Cuando la Mari ponía los cojones sobre la mesa no había quien se enfrentara a ella.

—¿Me preparas la toalla, que voy a darme una ducha?

Después de lo de las agujas pasaron más cosas. Lo de Porcia, lo de Pavlovsky… Situaciones que fueron colmando el depósito de mi decepción y que dinamitaron el proyecto de vida que tenía preparado para mi único hijo varón. Y hoy se ha ido y lo entiendo.

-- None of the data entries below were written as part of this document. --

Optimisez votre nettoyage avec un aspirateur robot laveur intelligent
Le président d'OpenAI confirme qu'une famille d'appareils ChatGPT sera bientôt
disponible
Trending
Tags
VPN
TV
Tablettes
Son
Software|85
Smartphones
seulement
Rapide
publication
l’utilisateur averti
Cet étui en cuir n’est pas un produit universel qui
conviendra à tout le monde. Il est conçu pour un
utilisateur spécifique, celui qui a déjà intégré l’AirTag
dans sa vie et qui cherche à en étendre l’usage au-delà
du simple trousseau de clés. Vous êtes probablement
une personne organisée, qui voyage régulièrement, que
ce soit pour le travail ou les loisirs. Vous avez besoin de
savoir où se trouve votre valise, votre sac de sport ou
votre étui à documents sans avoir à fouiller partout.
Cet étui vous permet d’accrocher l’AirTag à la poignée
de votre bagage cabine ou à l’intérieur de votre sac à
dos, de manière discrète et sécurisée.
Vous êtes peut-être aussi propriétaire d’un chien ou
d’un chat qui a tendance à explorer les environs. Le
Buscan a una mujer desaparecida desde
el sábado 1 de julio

Cómo no lo voy a entender. La de veces que habrá tenido que comerse las ganas de mandarme a la mierda; la de veces que me ha entrado el impulso de decirle que entendía que se largara, que me habría gustado ser otra clase de padre… Pero incluso hoy he sido incapaz de meterme en su habitación mientras cerraba la maleta y darle un abrazo chillao de esos que les pido a mis nietos. Fuera, no quiero pensar en eso ahora, sé que la Mari está mirándome por el rabillo del ojo porque hace tiempo que no hablo.

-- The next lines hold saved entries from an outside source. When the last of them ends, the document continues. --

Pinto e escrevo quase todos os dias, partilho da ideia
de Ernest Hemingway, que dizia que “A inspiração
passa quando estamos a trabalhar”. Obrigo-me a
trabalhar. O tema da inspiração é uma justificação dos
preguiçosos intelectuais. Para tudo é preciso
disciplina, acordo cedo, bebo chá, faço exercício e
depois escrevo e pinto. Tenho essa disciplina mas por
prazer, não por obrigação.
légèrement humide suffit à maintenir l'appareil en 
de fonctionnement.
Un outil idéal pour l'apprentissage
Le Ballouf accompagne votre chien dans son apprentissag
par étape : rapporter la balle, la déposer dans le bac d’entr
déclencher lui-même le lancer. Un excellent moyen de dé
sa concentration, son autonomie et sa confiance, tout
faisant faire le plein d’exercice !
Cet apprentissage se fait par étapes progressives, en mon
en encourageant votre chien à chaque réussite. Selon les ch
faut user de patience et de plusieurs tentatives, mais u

—Mejor nos quedamos esta tarde en la casa y vemos qué ponen en la tele, ¿no? —le digo procurando que no me tiemble la voz.

Joder, lo que me ha costado acabar la frase sin llorar. Y la Mari lo ha notado, por eso se ríe, a ver si te crees tú que es tonta.

—Y si no echan nada, nos ponemos una porno.

Intento reírme, pero al final reviento y empiezo a llorar y no puedo parar. Hasta me salen hipidos.

—Jorge, para el coche, anda, que nos la vamos a pegar.